> _DATA IN THIS EXERCISE_

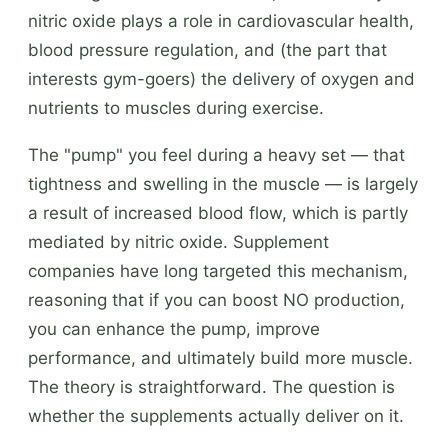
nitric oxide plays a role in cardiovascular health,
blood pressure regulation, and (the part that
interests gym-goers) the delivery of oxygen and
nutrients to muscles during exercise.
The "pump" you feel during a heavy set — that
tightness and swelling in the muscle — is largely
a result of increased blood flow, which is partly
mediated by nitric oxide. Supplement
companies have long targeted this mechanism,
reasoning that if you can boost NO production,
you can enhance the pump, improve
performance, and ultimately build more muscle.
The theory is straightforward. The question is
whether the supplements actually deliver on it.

...

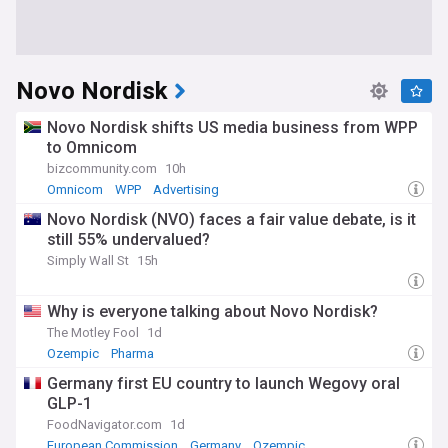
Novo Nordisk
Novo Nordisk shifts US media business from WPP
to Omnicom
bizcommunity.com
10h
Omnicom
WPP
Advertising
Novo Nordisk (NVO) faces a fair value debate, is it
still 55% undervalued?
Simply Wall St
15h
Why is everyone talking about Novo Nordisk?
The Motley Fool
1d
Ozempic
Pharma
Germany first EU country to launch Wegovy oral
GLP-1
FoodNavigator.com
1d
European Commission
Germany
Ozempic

* * *

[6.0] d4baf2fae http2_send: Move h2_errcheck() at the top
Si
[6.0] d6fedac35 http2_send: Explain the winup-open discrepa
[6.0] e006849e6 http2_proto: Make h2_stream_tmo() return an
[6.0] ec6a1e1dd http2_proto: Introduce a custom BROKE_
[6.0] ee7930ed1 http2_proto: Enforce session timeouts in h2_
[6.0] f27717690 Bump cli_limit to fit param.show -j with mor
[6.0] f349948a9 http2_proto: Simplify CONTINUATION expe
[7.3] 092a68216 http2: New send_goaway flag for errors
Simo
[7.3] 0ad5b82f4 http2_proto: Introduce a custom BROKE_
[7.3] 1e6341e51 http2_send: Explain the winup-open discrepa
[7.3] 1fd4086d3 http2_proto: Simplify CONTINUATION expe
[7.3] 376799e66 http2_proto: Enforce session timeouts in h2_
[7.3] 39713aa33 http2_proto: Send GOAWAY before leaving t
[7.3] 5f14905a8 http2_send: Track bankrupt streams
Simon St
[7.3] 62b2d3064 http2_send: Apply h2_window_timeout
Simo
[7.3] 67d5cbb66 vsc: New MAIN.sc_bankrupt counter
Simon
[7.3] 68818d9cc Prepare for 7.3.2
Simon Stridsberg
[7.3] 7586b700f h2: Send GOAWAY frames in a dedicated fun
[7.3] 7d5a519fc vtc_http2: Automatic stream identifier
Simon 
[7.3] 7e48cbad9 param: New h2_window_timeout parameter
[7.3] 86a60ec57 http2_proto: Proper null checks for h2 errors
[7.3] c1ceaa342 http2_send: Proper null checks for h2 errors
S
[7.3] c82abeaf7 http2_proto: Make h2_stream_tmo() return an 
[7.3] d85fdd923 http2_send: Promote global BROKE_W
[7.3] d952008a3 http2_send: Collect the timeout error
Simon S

> _TRY IT_
Would you retype exactly the lines above, from the line with "nitric oxide plays" to the line with "whether the supplements", with both end lines kept and nothing more?

> _EXPECTED ANSWER_
nitric oxide plays a role in cardiovascular health,
blood pressure regulation, and (the part that
interests gym-goers) the delivery of oxygen and
nutrients to muscles during exercise.
The "pump" you feel during a heavy set — that
tightness and swelling in the muscle — is largely
a result of increased blood flow, which is partly
mediated by nitric oxide. Supplement
companies have long targeted this mechanism,
reasoning that if you can boost NO production,
you can enhance the pump, improve
performance, and ultimately build more muscle.
The theory is straightforward. The question is
whether the supplements actually deliver on it.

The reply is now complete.